Para compensar chips domésticos menos avançados que os americanos, Huawei, Alibaba, Baidu e outras empresas chinesas buscam aumentar o poder de computação com sistemas que agrupam até milhares de chips chineses.
Fazer tantos chips funcionarem juntos de forma eficiente exige tecnologia de rede avançada e algoritmos sofisticados de despacho, uma tarefa tão desafiadora que a Nvidia abandonou, dois anos atrás, a produção de um sistema com 256 chips devido ao custo, consumo excessivo de energia e falta de confiabilidade.
Segundo uma métrica popular de aprendizado de máquina, o sistema CloudMatrix 384 da Huawei, que agrupa 384 de seus chips Ascend, fornece dois terços mais poder de computação que o sistema principal da Nvidia, contendo 72 chips Blackwell. Mas consome quatro vezes mais energia, segundo a SemiAnalysis.
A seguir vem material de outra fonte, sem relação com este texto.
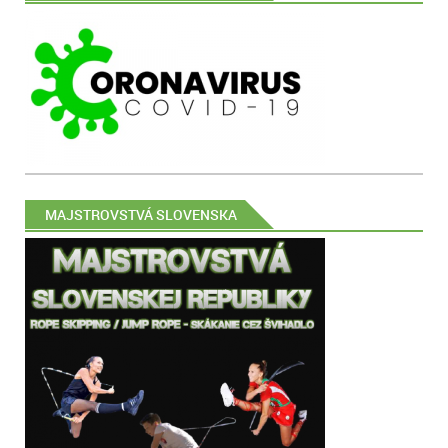
MAJSTROVSTVÁ SLOVENSKA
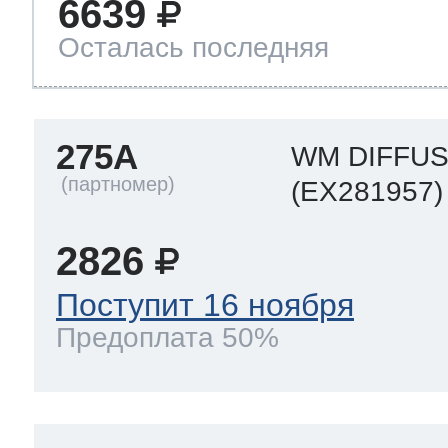
6639
Осталась последняя
275A
WM DIFFU
(EX281957)
2826
Поступит 16 ноября
Предоплата 50%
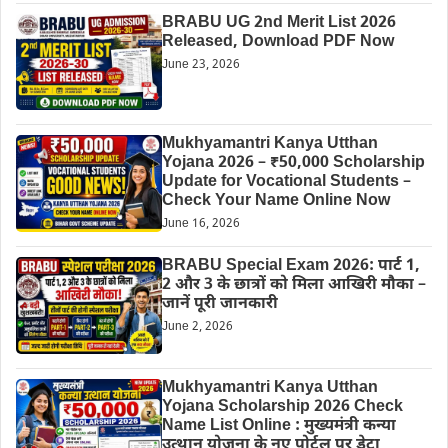
BRABU UG 2nd Merit List 2026
Released, Download PDF Now
June 23, 2026
Mukhyamantri Kanya Utthan
Yojana 2026 – ₹50,000 Scholarship
Update for Vocational Students –
Check Your Name Online Now
June 16, 2026
BRABU Special Exam 2026: पार्ट 1,
2 और 3 के छात्रों को मिला आखिरी मौका –
जानें पूरी जानकारी
June 2, 2026
Mukhyamantri Kanya Utthan
Yojana Scholarship 2026 Check
Name List Online : मुख्यमंत्री कन्या
उत्थान योजना के नए पोर्टल पर डेटा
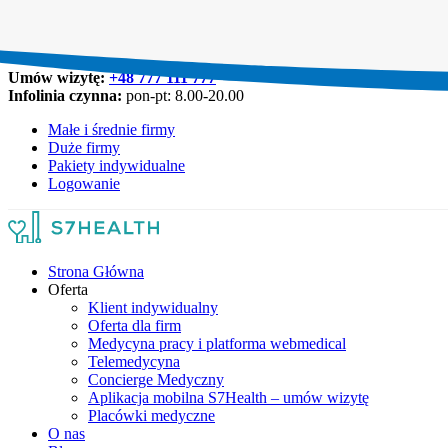
Umów wizytę:
+48 777 111 777
Infolinia czynna:
pon-pt: 8.00-20.00
Małe i średnie firmy
Duże firmy
Pakiety indywidualne
Logowanie
Strona Główna
Oferta
Klient indywidualny
Oferta dla firm
Medycyna pracy i platforma webmedical
Telemedycyna
Concierge Medyczny
Aplikacja mobilna S7Health – umów wizytę
Placówki medyczne
O nas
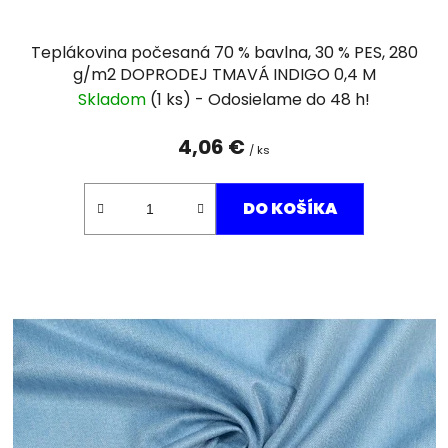
o
v
Teplákovina počesaná 70 % bavlna, 30 % PES, 280
g/m2 DOPRODEJ TMAVÁ INDIGO 0,4 M
Skladom
(1 ks)
4,06 €
/ ks
DO KOŠÍKA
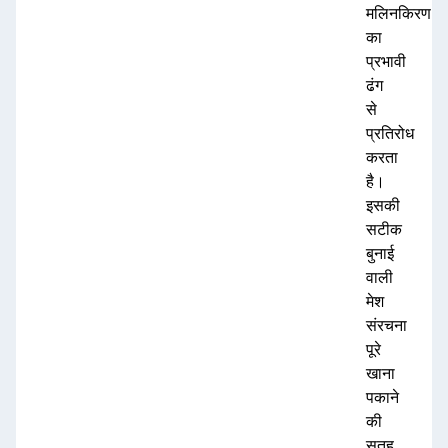
मलिनकिरण
का
प्रभावी
ढंग
से
प्रतिरोध
करता
है।
इसकी
सटीक
बुनाई
वाली
मेश
संरचना
पूरे
खाना
पकाने
की
सतह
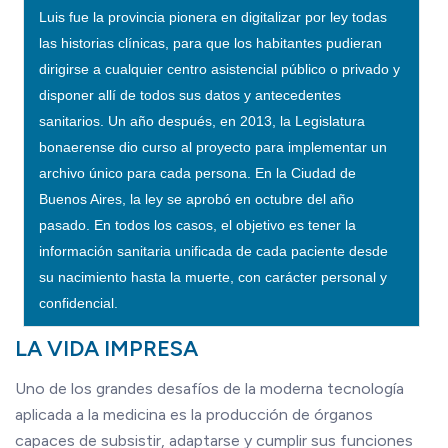
Luis fue la provincia pionera en digitalizar por ley todas
las historias clínicas, para que los habitantes pudieran
dirigirse a cualquier centro asistencial público o privado y
disponer allí de todos sus datos y antecedentes
sanitarios. Un año después, en 2013, la Legislatura
bonaerense dio curso al proyecto para implementar un
archivo único para cada persona. En la Ciudad de
Buenos Aires, la ley se aprobó en octubre del año
pasado. En todos los casos, el objetivo es tener la
información sanitaria unificada de cada paciente desde
su nacimiento hasta la muerte, con carácter personal y
confidencial.
LA VIDA IMPRESA
Uno de los grandes desafíos de la moderna tecnología
aplicada a la medicina es la producción de órganos
capaces de subsistir, adaptarse y cumplir sus funciones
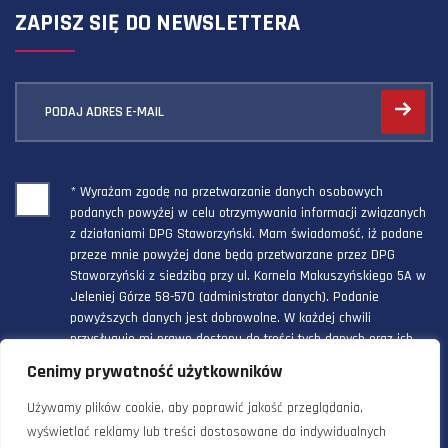
ZAPISZ SIĘ DO NEWSLETTERA
PODAJ ADRES E-MAIL
* Wyrażam zgodę na przetwarzanie danych osobowych
podanych powyżej w celu otrzymywania informacji związanych
z działaniami DPG Staworzyński. Mam świadomość, iż podane
przeze mnie powyżej dane będą przetwarzane przez DPG
Staworzyński z siedzibą przy ul. Kornela Makuszyńskiego 5A w
Jeleniej Górze 58-570 (administrator danych). Podanie
powyższych danych jest dobrowolne. W każdej chwili
przysługuje mi prawo dostępu do treści tych danych oraz ich
poprawienia, a powyższa zgoda może być odwołana w każdym
Cenimy prywatność użytkowników
czasie.
Używamy plików cookie, aby poprawić jakość przeglądania,
wyświetlać reklamy lub treści dostosowane do indywidualnych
Engenheiros que utilizaram o sistema de agrupamento da Huawei disseram que ele é complicado de instalar e operar e, segundo alguns, não é suficientemente útil ou eficiente para treinar modelos de IA em larga escala.
O principal obstáculo para que a estratégia funcione, segundo pessoas de empresas chinesas de tecnologia, é a incapacidade da China de produzir seus melhores chips rapidamente. Controles de exportação dos EUA também restringem o acesso a equipamentos avançados de fabricação de chips. Empresas chinesas desenvolveram maneiras de contornar essas restrições, incluindo comprar chips americanos por canais subterrâneos e utilizar chips em centros de dados fora da China.
Analistas preveem que a escassez de chips de ponta persista por pelo menos mais alguns anos. Não está claro quantos chips H200 da Nvidia a China comprará, nem o quanto a mudança nas regras de exportação mudará a situação. O governo chinês disse que está comprometido em desenvolver seus próprios chips avançados.
“Para o curto prazo, a falta de capacidade de chips de ponta na China é uma limitação mais severa do que o gargalo de energia nos EUA,” disse Qingyuan Lin, analista de semicondutores da Bernstein. A capacidade energética da China, afirmou ele, ao menos mantém o país no jogo.
“Quanto mais longa a corrida da IA durar,” escreveram Lin e colegas em um relatório, “mais oportunidades haverá para a China reduzir a diferença.”